Des découvertes récentes :

  • LVSL (Le Vent Se Lève) part d’un constat : celui d’une défaite historique des forces de progrès. « Notre projet s’annonce donc comme une entreprise de reconquête ». Un paragraphe dans la description du projet me rappelle ou me fait découvrir d’autres publications « de gauche ».
  • Et aussi : Blast, source de vidéos, articles, reportages… : « Dans un monde où le désastre écologique nous guette, dans un pays où la majorité des médias défendent les intérêts d’une minorité, où la surenchère autoritaire du pouvoir semble ne plus avoir de limites, il est nécessaire de compter sur des médias indépendants, accessibles au plus grand nombre pour aiguiser l’esprit critique et donner envie de résister et d’agir. »

Incidemment c’est le fil de Presse-toi-à-gauche qui me fait connaître le dernier bouquin de Éric Pineault : The social ecology of capitalJ’ai demandé à l’auteur si une version française était prévue : il semble que non. Mais il m’a dit qu’il préparait un livre en français sur un sujet similaire… Finalement le livre en anglais est, somme toute, assez facile à lire. Le thème de ce livre venait compléter, développer la perspective que je venais de lire dans Slow down : the degrowth manifesto par Kōhei Saitō. Deux livres sur lesquels je reviendrai dans un prochain billet.

information et démocratie

L’introduction du billet précédent (communication numérique) posait des questions auxquelles je n’ai pas vraiment répondu dans le développement de l’article :

Comment peut-on modérer les excès tout en favorisant la communication dans des réseaux appartenant aux usagers ? Si on veut rejoindre beaucoup de monde est-on condamné à mettre beaucoup d’efforts (et d’argent) à policer, exclure, contrôler, censurer ? Doit-on se satisfaire des limites actuelles des algorithmes des FB, X et autres Youtube qui décident à notre place ce que nous verrons, ou pas ?

La première question situe la modération dans le contexte particulier de réseaux appartenant aux usagers (ou sous le contrôle de ces derniers). La seconde question précise l’enjeu pour de grands groupes, de grands réseaux. Autrement dit peut-on imaginer une plateforme rejoignant beaucoup de monde qui ne soit pas infestée de spams, de discours haineux et de désinformation ET dont les règles soient entre les mains des utilisateurs plutôt que de propriétaires intéressés d’abord au profit ?

Certains prétendent que c’est impossible : qu’il y a une contradiction entre le grand nombre des usagers et la pertinence des fils de nouvelles proposés aux individus.

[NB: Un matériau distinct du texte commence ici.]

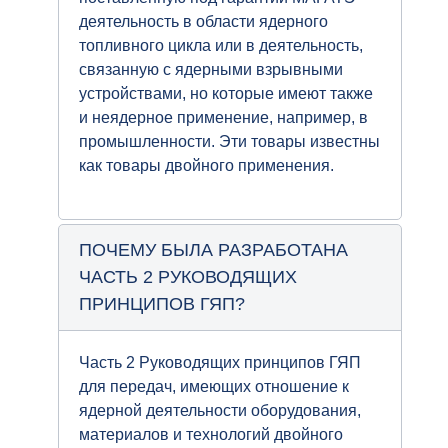
деятельность в области ядерного
топливного цикла или в деятельность,
связанную с ядерными взрывными
устройствами, но которые имеют также
и неядерное применение, например, в
промышленности. Эти товары известны
как товары двойного применения.
ПОЧЕМУ БЫЛА РАЗРАБОТАНА
ЧАСТЬ 2 РУКОВОДЯЩИХ
ПРИНЦИПОВ ГЯП?
Часть 2 Руководящих принципов ГЯП
для передач, имеющих отношение к
ядерной деятельности оборудования,
материалов и технологий двойного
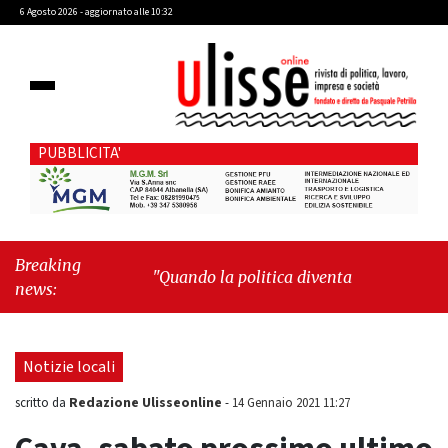
6 Agosto 2026 - aggiornato alle 10:32
PUBBLICITA'
Breaking
"Quando la politica diventa autobiografia"
-
news:
"Cava de' Tirreni, le pietre ricordano. Gli
uomini, qualche volta, dimenticano"
Notizie locali
Redazione Ulisseonline
scritto da
-
14 Gennaio 2021 11:27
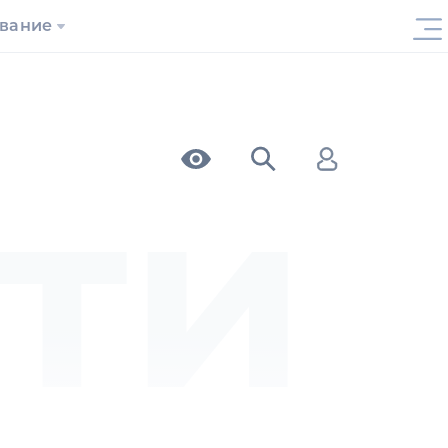
ование
ти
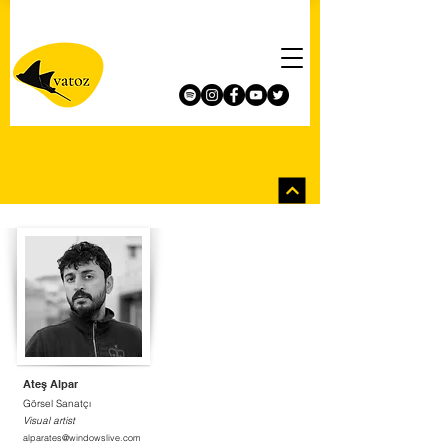
Ateş Alpar
Görsel Sanatçı
Visual artist
alparates@windowslive.com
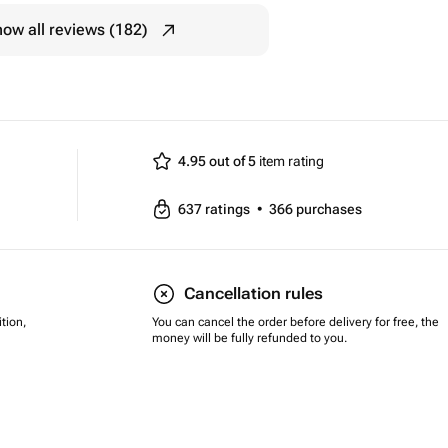
ow all reviews (182)
4.95 out of 5
item rating
637
ratings
•
366
purchases
Cancellation rules
tion,
You can cancel the order before delivery for free, the
money will be fully refunded to you.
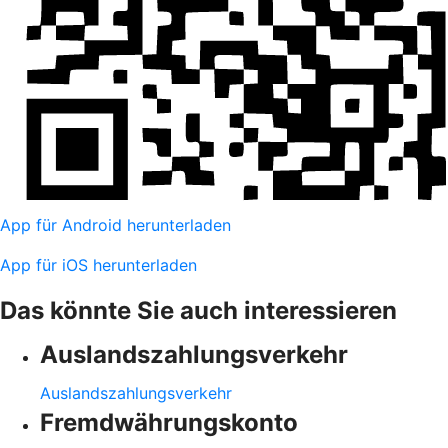
App für Android herunterladen
App für iOS herunterladen
Das könnte Sie auch interessieren
Auslandszahlungsverkehr
Auslandszahlungsverkehr
Fremdwährungskonto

Comme le dit Mike Masnick dans son théorème d’impossibilité de Masnick, « la modération de contenu à grande échelle est impossible à bien faire ». Ironiquement, les mêmes effets de réseau qui augmentent la valeur des utilisateurs supplémentaires à mesure que les systèmes se développent augmentent également (au moins linéairement) la surface et le risque de modération du contenu, contrairement à la diminution des coûts par utilisateur grâce aux économies d’échelle. (…)

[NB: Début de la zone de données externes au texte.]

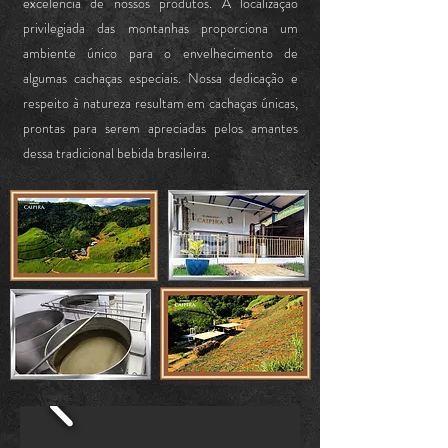
excelência de nossos produtos. A localização
privilegiada das montanhas proporciona um
ambiente único para o envelhecimento de
algumas cachaças especiais. Nossa dedicação e
respeito à natureza resultam em cachaças únicas,
prontas para serem apreciadas pelos amantes
dessa tradicional bebida brasileira.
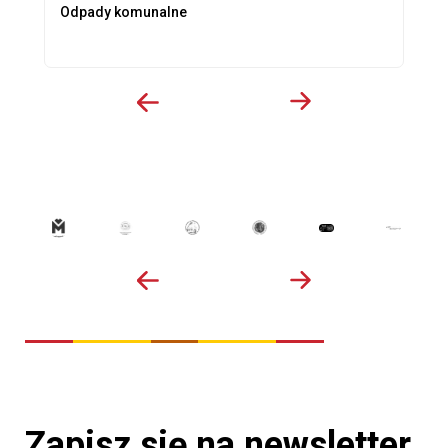
Odpady komunalne
Zapisz się na newsletter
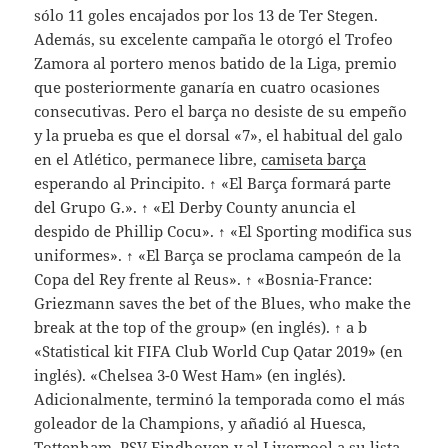
sólo 11 goles encajados por los 13 de Ter Stegen.
Además, su excelente campaña le otorgó el Trofeo
Zamora al portero menos batido de la Liga, premio
que posteriormente ganaría en cuatro ocasiones
consecutivas. Pero el barça no desiste de su empeño
y la prueba es que el dorsal «7», el habitual del galo
en el Atlético, permanece libre,
camiseta barça
esperando al Principito. ↑ «El Barça formará parte
del Grupo G.». ↑ «El Derby County anuncia el
despido de Phillip Cocu». ↑ «El Sporting modifica sus
uniformes». ↑ «El Barça se proclama campeón de la
Copa del Rey frente al Reus». ↑ «Bosnia-France:
Griezmann saves the bet of the Blues, who make the
break at the top of the group» (en inglés). ↑ a b
«Statistical kit FIFA Club World Cup Qatar 2019» (en
inglés). «Chelsea 3-0 West Ham» (en inglés).
Adicionalmente, terminó la temporada como el más
goleador de la Champions, y añadió al Huesca,
Tottenham, PSV Eindhoven y al Liverpool a su lista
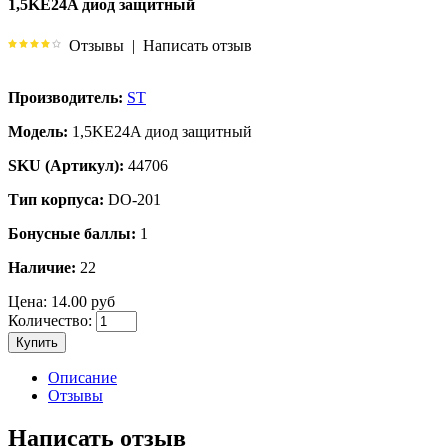
1,5KE24A диод защитный
Отзывы
|
Написать отзыв
Производитель:
ST
Модель:
1,5KE24A диод защитный
SKU (Артикул):
44706
Тип корпуса:
DO-201
Бонусные баллы:
1
Наличие:
22
Цена:
14.00 руб
Количество:
Купить
Описание
Отзывы
Написать отзыв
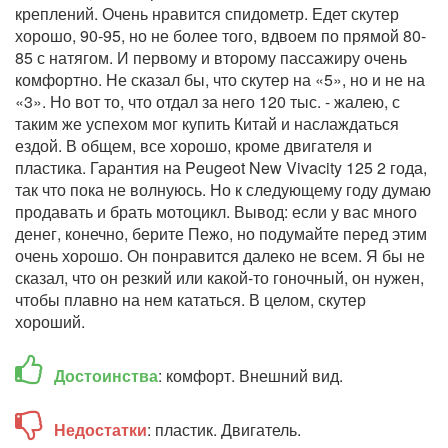
креплений. Очень нравится спидометр. Едет скутер
хорошо, 90-95, но не более того, вдвоем по прямой 80-
85 с натягом. И первому и второму пассажиру очень
комфортно. Не сказал бы, что скутер на «5», но и не на
«3». Но вот то, что отдал за него 120 тыс. - жалею, с
таким же успехом мог купить Китай и наслаждаться
ездой. В общем, все хорошо, кроме двигателя и
пластика. Гарантия на Peugeot New Vivacity 125 2 года,
так что пока не волнуюсь. Но к следующему году думаю
продавать и брать мотоцикл. Вывод: если у вас много
денег, конечно, берите Пежо, но подумайте перед этим
очень хорошо. Он понравится далеко не всем. Я бы не
сказал, что он резкий или какой-то гоночный, он нужен,
чтобы плавно на нем кататься. В целом, скутер
хороший.
Достоинства
: комфорт. Внешний вид.
Недостатки
: пластик. Двигатель.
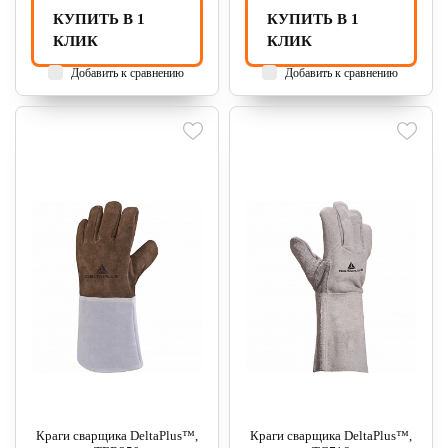
КУПИТЬ В 1
КУПИТЬ В 1
КЛИК
КЛИК
Добавить к сравнению
Добавить к сравнению
Краги сварщика DeltaPlus™,
Краги сварщика DeltaPlus™,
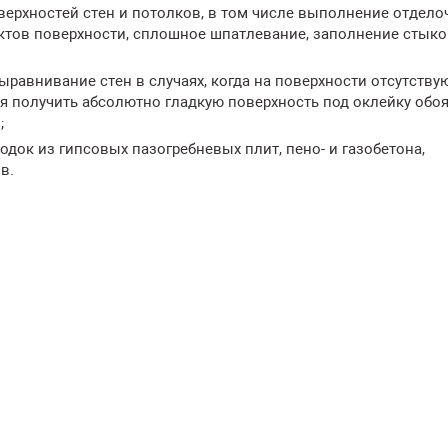
ерхностей стен и потолков, в том числе выполнение отдело
ектов поверхности, сплошное шпатлевание, заполнение стык
равнивание стен в случаях, когда на поверхности отсутству
ся получить абсолютно гладкую поверхность под оклейку обо
;
док из гипсовых пазогребневых плит, пено- и газобетона,
в.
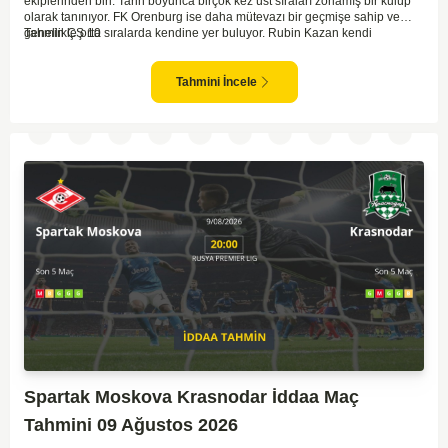
ekiplerinden biri. Tarih boyunca birçok kez üst sıraları zorlamış bir kulüp
olarak tanınıyor. FK Orenburg ise daha mütevazı bir geçmişe sahip ve
genellikle orta sıralarda kendine yer buluyor. Rubin Kazan kendi
Tahmin ÇŞ 10
sahasında oynadığı maçlarda rakiplerine karşı daha etkili bir performans
gösteriyor. Toparlayacak olursak bu maçta ev sahibi ekibin bir adım önde
olduğunu düşünüyorum.
Tahmini İncele
Spartak Moskova Krasnodar İddaa Maç
Tahmini 09 Ağustos 2026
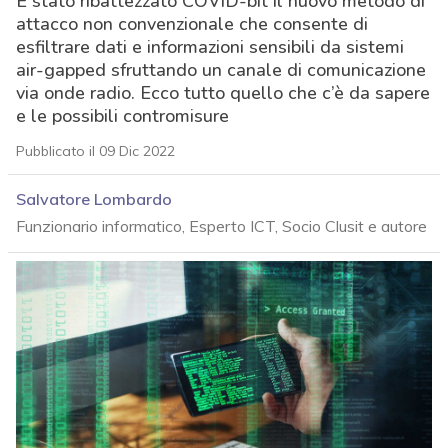
È stato ribattezzato COVID-bit il nuovo metodo di
attacco non convenzionale che consente di
esfiltrare dati e informazioni sensibili da sistemi
air-gapped sfruttando un canale di comunicazione
via onde radio. Ecco tutto quello che c’è da sapere
e le possibili contromisure
Pubblicato il 09 Dic 2022
Salvatore Lombardo
Funzionario informatico, Esperto ICT, Socio Clusit e autore
acy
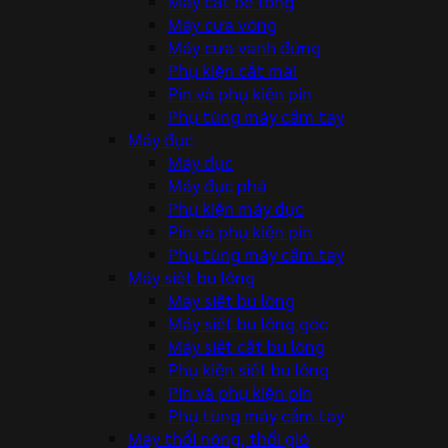
Máy cắt bê tông
Máy cưa vòng
Máy cưa vanh đứng
Phụ kiện cắt mài
Pin và phụ kiện pin
Phụ tùng máy cầm tay
Máy đục
Máy đục
Máy đục phá
Phụ kiện máy đục
Pin và phụ kiện pin
Phụ tùng máy cầm tay
Máy siết bu lông
Máy siết bu lông
Máy siết bu lông góc
Máy siết cắt bu lông
Phụ kiện siết bu lông
Pin và phụ kiện pin
Phụ tùng máy cầm tay
Máy thổi nóng, thổi gió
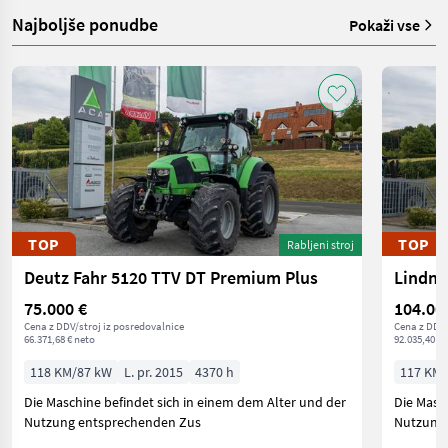
Najboljše ponudbe
Pokaži vse
TOP
TOP
Rabljeni stroj
Deutz Fahr 5120 TTV DT Premium Plus
Lindner
75.000 €
104.00
Cena z DDV/stroj iz posredovalnice
Cena z DDV/
66.371,68 € neto
92.035,40 € 
118 KM/87 kW
L. pr. 2015
4370 h
117 KM/
Die Maschine befindet sich in einem dem Alter und der
Die Masc
Nutzung entsprechenden Zus
Nutzung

La médiation de contenu gérée de manière centralisée, comme la modération de contenu, est impossible à réaliser à grande échelle : il s’agit d’une tâche nuancée qui est hautement contextuelle, et nécessite donc une structure nuancée correspondante de traitement et de contrôle distribués pour être bien exécutée.

Community and Content Moderation in the Digital Public Hypersquare, Reisman et Riley

Reisman et Riley proposent de donner plus de pouvoir et d’outils aux aux individus et communautés/institutions dans le travail de « médiation curatoriale » permettant d’évaluer, de valider les informations qui circulent. Dans une série de quatre articles publiés de février à septembre 2022 ces auteurs développent leur analyse :

Et Reisman proposait en novembre 2023, dans Smartly Intertwingled: A New, Broader, More Fundamental Case for Social Media Agent « Middleware » (Intelligemment entrelacé… traduction Google), un argumentaire en faveur de « middlewares » qui viendraient faire ce travail de gestion, sélection, filtrage au nom, dans l’intérêt des usagers.

Reisman identifie trois piliers pour une gestion collective et intelligente des échanges :

  • L’agentivité et les choix individuels
  • Un écosystème de médiation sociale
  • La réputation et la confiance (des individus et organisations)

Ne pourrait-on imaginer En communPraxis jouant un tel rôle d’intermédiation ? Une façon de collectiviser le travail de découverte et de qualification des sources, d’accélération (ou décélération) des flux, de construction d’un espace de délibération libre du poids de la publicité.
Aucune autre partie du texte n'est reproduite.